When Unit 1 is experiencing TR or CR, Unit 2 will be decided whether to execute OR. Here, the time to execute TR/CR is no less than that of OR, and thus, we omit OR execution time. Notably, when maintenance action is determined at

T_{n}

, the subsequent decision point

T_{n + 1}

is the maintenance completion time, as graphically represented in Figure 2. Thus, the expected sojourn time when only Unit 1 is correctively or preventively repaired is equal to

τ_{(i, k, a)} (2, 0) = τ_{(i, k, b)} (2, 3) = T_{p_{1}},

(14)

and

τ_{(F_{1}, k, a)} (1, 0) = τ_{(F_{1}, k, a)} (1, 3) = T_{c 1} .

(15)

c.: Only Unit 2 is replaced

Analogously, when DR or OR is executed on Unit 2, we will determine whether to execute OR on Unit 1. The expected sojourn time with respect to such a case is given by

τ_{(i, k, b)} (0, 2) = τ_{(i, k, b)} (3, 2) = T_{p 2},

(16)

and

τ_{(i, k, F_{2})} (0, 1) = τ_{(i, k, F_{2})} (3, 1) = T_{c 2} .

(17)

d.: Both components are replaced

It is possible for both units to undergo preventive replacement at an inspection, when (a) the degradation of Unit 1 is within

(U, D)

and TR is immediate, and (b) the accumulated age of Unit 2 has reached the postponement threshold, and replacement is immediate.
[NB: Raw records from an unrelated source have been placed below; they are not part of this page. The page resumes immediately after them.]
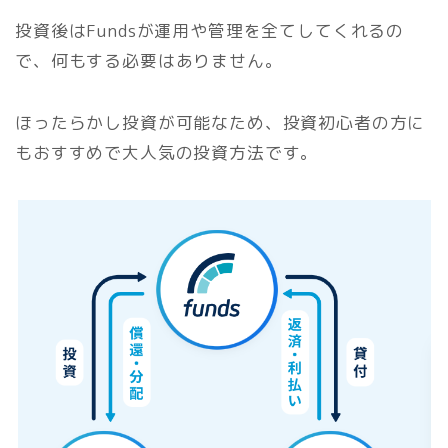
投資後はFundsが運用や管理を全てしてくれるの
で、何もする必要はありません。
ほったらかし投資が可能なため、投資初心者の方に
もおすすめで大人気の投資方法です。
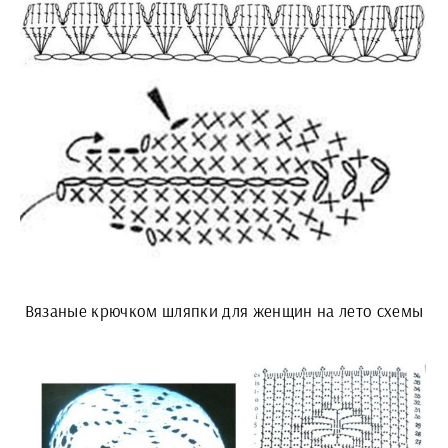
Вязаные крючком шляпки для женщин на лето схемы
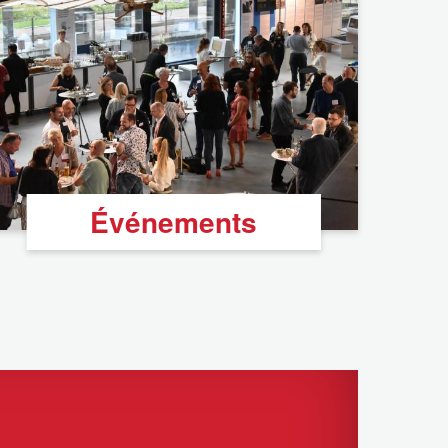
Événements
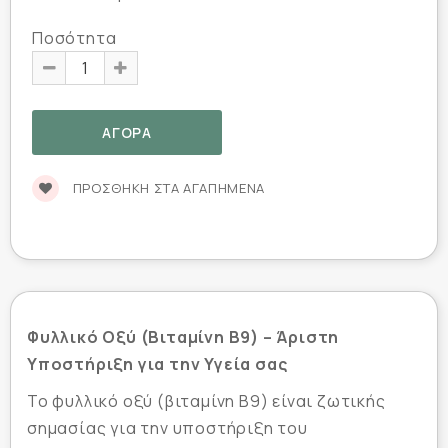
Ποσότητα
ΠΡΟΣΘΉΚΗ ΣΤΑ ΑΓΑΠΗΜΈΝΑ
Φυλλικό Οξύ (Βιταμίνη Β9) – Άριστη
Υποστήριξη για την Υγεία σας
Το φυλλικό οξύ (βιταμίνη Β9) είναι ζωτικής
σημασίας για την υποστήριξη του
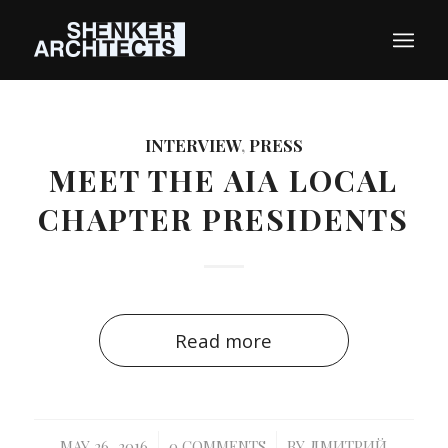
INTERVIEW
,
PRESS
MEET THE AIA LOCAL
CHAPTER PRESIDENTS
Read more
/
/
MAY 26, 2016
0 COMMENTS
BY
ДМИТРИЙ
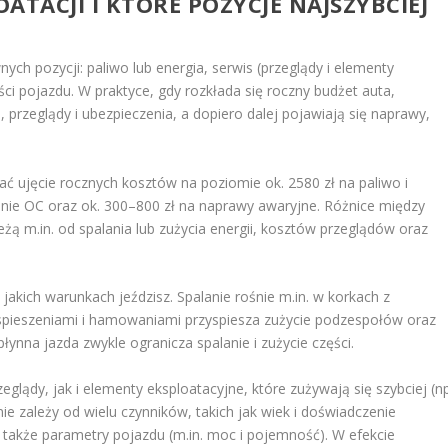
ATACJI I KTÓRE POZYCJE NAJSZYBCIEJ
nych pozycji: paliwo lub energia, serwis (przeglądy i elementy
ści pojazdu. W praktyce, gdy rozkłada się roczny budżet auta,
 przeglądy i ubezpieczenia, a dopiero dalej pojawiają się naprawy,
 ujęcie rocznych kosztów na poziomie ok. 2580 zł na paliwo i
enie OC oraz ok. 300–800 zł na naprawy awaryjne. Różnice między
eżą m.in. od spalania lub zużycia energii, kosztów przeglądów oraz
akich warunkach jeździsz. Spalanie rośnie m.in. w korkach z
zyspieszeniami i hamowaniami przyspiesza zużycie podzespołów oraz
łynna jazda zwykle ogranicza spalanie i zużycie części.
glądy, jak i elementy eksploatacyjne, które zużywają się szybciej (np
enie zależy od wielu czynników, takich jak wiek i doświadczenie
a także parametry pojazdu (m.in. moc i pojemność). W efekcie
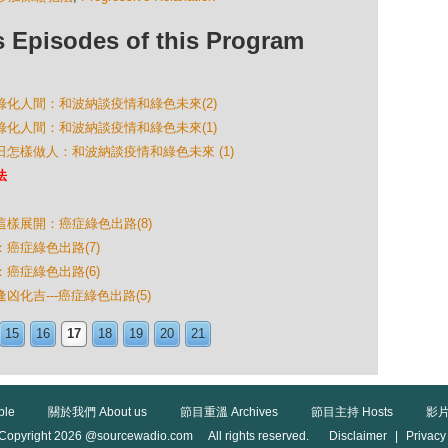
isodes of this Program
怎樣綠化人間：和波納談疫情和綠色未來(2)
怎樣綠化人間：和波納談疫情和綠色未來(1)
今日怎樣做人：和波納談疫情和綠色未來 (1)
法
程這樣展開：癌症綠色出路(8)
：癌症綠色出路(7)
：癌症綠色出路(6)
逢凶化吉---癌症綠色出路(5)
15
16
17
18
19
20
21
ble
關於我們 About us
節目重溫 Archives
節目主持 Hosts
影片
Copyright 2026 @sourcewadio.com All rights reserved.
Disclaimer
|
Privacy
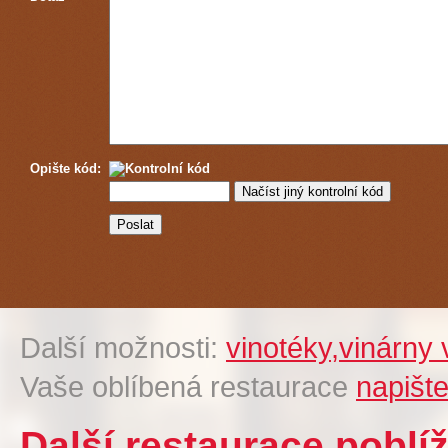
Opište kód:
Další možnosti:
vinotéky,vinárny
Vaše oblíbená restaurace
napišt
Další restaurace poblí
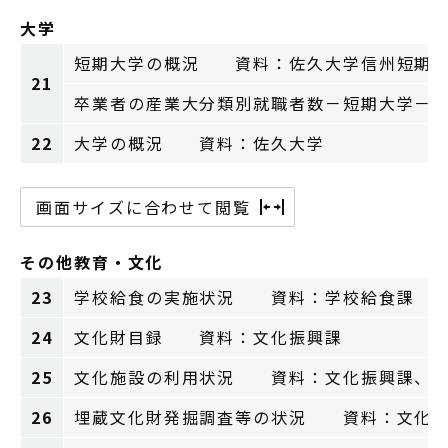
大学
短期大学の概況 資料：佐久大学信州短期
21
卒業者の産業大分類別就職者数－短期大学－
22
大学の概況 資料：佐久大学
画面サイズに合わせて閲覧
その他教育・文化
23
学校給食の実施状況 資料：学校給食課
24
文化財目録 資料：文化振興課
25
文化施設の利用状況 資料：文化振興課、子
26
埋蔵文化財発掘調査等の状況 資料：文化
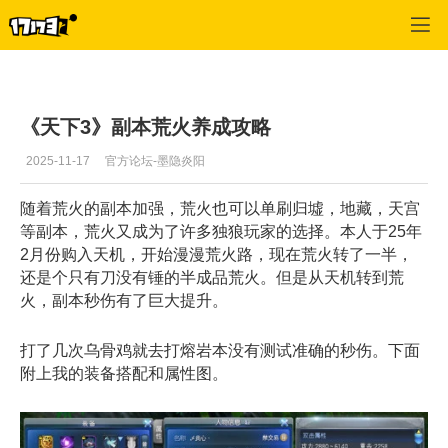
天下3
>
攻略心得
>
正文
《天下3》副本荒火养成攻略
2025-11-17
官方论坛-墨隐炎阳
随着荒火的副本加强，荒火也可以单刷归墟，地藏，天宫
等副本，荒火又成为了许多独狼玩家的选择。本人于25年
2月份购入天机，开始漫漫荒火路，现在荒火转了一半，
还是个只有刀没有锤的半成品荒火。但是从天机转到荒
火，副本秒伤有了巨大提升。
打了几次乌骨鸡就去打熔岩本没有测试准确的秒伤。下面
附上我的装备搭配和属性图。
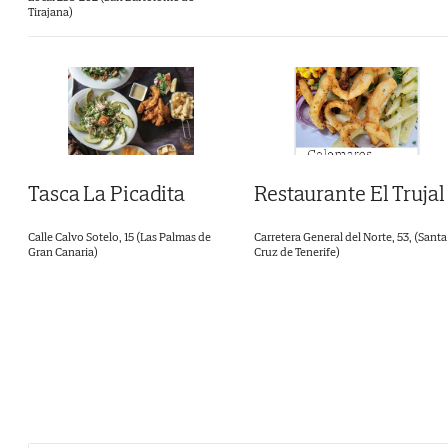
Tirajana)
Tasca La Picadita
Restaurante El Trujal
Calle Calvo Sotelo, 15 (Las Palmas de
Carretera General del Norte, 53, (Santa
Gran Canaria)
Cruz de Tenerife)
In this case, the expected sojourn time is the maximum of these two preventive replacement times, i.e.,

τ_{(i, k, b)} (2, 2) = \max (T_{p 1}, T_{p 2}) .

(18)

Similarly, the expected sojourn time when both units are experiencing corrective replacement is

τ_{(F_{1}, k, F_{2})} (1, 1) = \max (T_{c 1}, T_{c 2}) .

(19)

The sojourn times when one unit experiences preventive replacement while the other experiences corrective replacement are given by

τ_{(i, k, F_{2})} (2, 1) = \max (T_{p 1}, T_{c 2}),

(20)

and

τ_{(F_{1}, k, b)} (1, 2) = \max (T_{c 1}, T_{p 2}) .

(21)

4.5. Expected Cost

The maintenance cost arises due to the execution of inspections as well as replacements. Let

C_{(i, k, a)} (A_{1}, A_{2})

denote the maintenance cost incurred starting from state

(i, k, a)

when action

(A_{1}, A_{2})

is taken. As mentioned in Section 3, the maintenance cost can be divided into several components, including inspection cost, corrective maintenance cost, preventive maintenance cost, and opportunistic maintenance cost. Analogous to Section 4.4, there are four scenarios that need to be discussed.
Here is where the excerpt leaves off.